A 5-Step Playbook for Your First Legal Spend Analysis Project
For many lean legal teams, the idea of a "legal spend analysis" sounds like a corporate luxury that’s reserved for massive departments with dedicated analysts. In reality, understanding where your money is going is even more critical when every dollar counts.
But where do you even begin? When you're buried in day-to-day legal work, finding the time to sift through hundreds of invoices feels daunting.
The good news is that you don’t need a data science degree to get started. By breaking the process down into manageable steps, you can uncover powerful insights that will help you control costs and make smarter decisions.
This playbook is designed to guide you through your first manual spend analysis.
Step 1: Gather Your Raw Materials (The Invoice Hunt)
Before you can analyze anything, you need your data in one place. Your mission is to gather every outside counsel invoice from the last 12 months.
Where to look: Check your email, your company’s accounts payable system, and any shared drives. This hunt can be revealing in itself—if it takes you hours or days to find everything, that’s a clear sign your current process is broken.
What you need: You'll want the final, approved PDF versions of each invoice.

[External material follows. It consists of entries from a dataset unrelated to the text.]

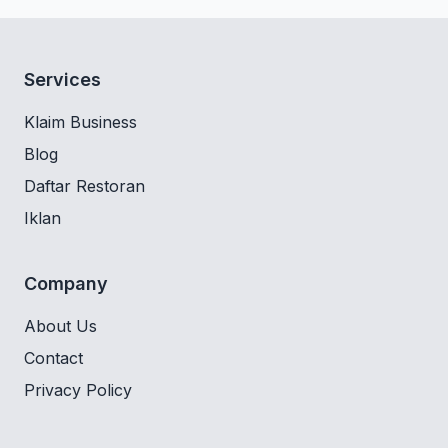
Services
Klaim Business
Blog
Daftar Restoran
Iklan
Company
About Us
Contact
Privacy Policy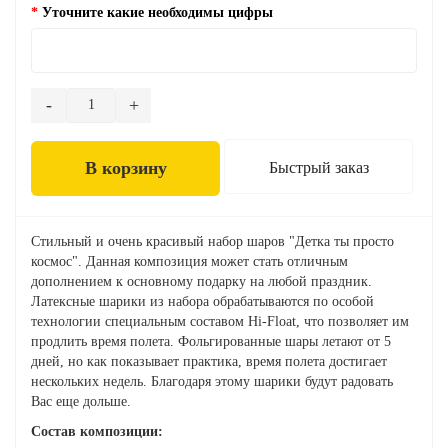
Уточните какие необходимы цифры
В корзину
Быстрый заказ
Стильный и очень красивый набор шаров "Детка ты просто
космос". Данная композиция может стать отличным
дополнением к основному подарку на любой праздник.
Латексные шарики из набора обрабатываются по особой
технологии специальным составом Hi-Float, что позволяет им
продлить время полета. Фольгированные шары летают от 5
дней, но как показывает практика, время полета достигает
нескольких недель. Благодаря этому шарики будут радовать
Вас еще дольше.
Состав композиции:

The Goal: Create a single folder on your computer containing one year's worth of legal invoices.
Step 2: Build Your Master Spreadsheet (The Data Entry Phase)
This is the most labor-intensive part of the process. Open a new Excel or Google Sheet and create columns for the key data points you want to track. At a minimum, you should include:
Law Firm Name
Invoice Date
Total Amount Due
Matter Name / Description
Matter Type (e.g., Corporate, Litigation, IP, Labor & Employment)
Now, go through each invoice, one by one, and manually enter this information into your spreadsheet. Yes, this is tedious. Be patient and put on a good podcast. This process will give you an almost physical sense of your legal spend that you can't get from a summary report.
Step 3: Ask the Three Key Questions (The Initial Analysis)
Now that your data is organized, you can start looking for high-level insights. Use your spreadsheet's sorting and filtering functions to answer three fundamental questions:
Who are we paying? Sort your data by "Law Firm Name" and sum the totals for each. This will quickly show you which firms are getting the largest share of your budget. Are you surprised by the results?
What are we paying for? Now, sort by "Matter Type." This reveals where your legal needs are most concentrated. Are you spending more on routine corporate work or on expensive, one-off litigation?
Are our costs predictable? Look at the "Total Amount Due" column month by month. Are your costs relatively flat, or do they have dramatic, unpredictable spikes? This helps you understand the volatility of your legal budget.
Step 4: Dig Deeper (Uncovering the "Why")
The "what" is interesting, but the "why" is where you can make a real impact. Pick one of your top-spending law firms or matter types and dig into the individual invoices. Ask yourself:
Who is doing the work? Are high-cost partners handling tasks that could be done by associates or paralegals?
Are any there any inappropriate charges? Are you being charged for things like block billing or administrative tasks? Expenses like photocopying or excessive printing?
Is there a pattern? For a specific matter, did the costs align with your initial budget and expectations? Where were the overruns?
This qualitative review adds crucial context to the numbers you’ve compiled.
Step 5: Turn Insight into Action (Your Go-Forward Plan)
Your analysis is only useful if it leads to change. Based on what you’ve learned, identify one or two concrete actions you can take in the next quarter.
Example 1: If you found that one firm is consistently more efficient for commercial contract work, you can make a strategic decision to route more of that work to them.
Example 2: If you discovered that multiple firms are billing you for basic legal research, you can update your billing guidelines to clarify your policy.
Example 3: If your costs are unpredictable, you can start a conversation with your top firms about alternative fee arrangements (AFAs) for certain types of work.
This first analysis will be a heavy lift, but it will provide an invaluable baseline. By turning this "project" into a more regular process, you can transform legal spend from a reactive cost center into a strategic, well-managed part of the business.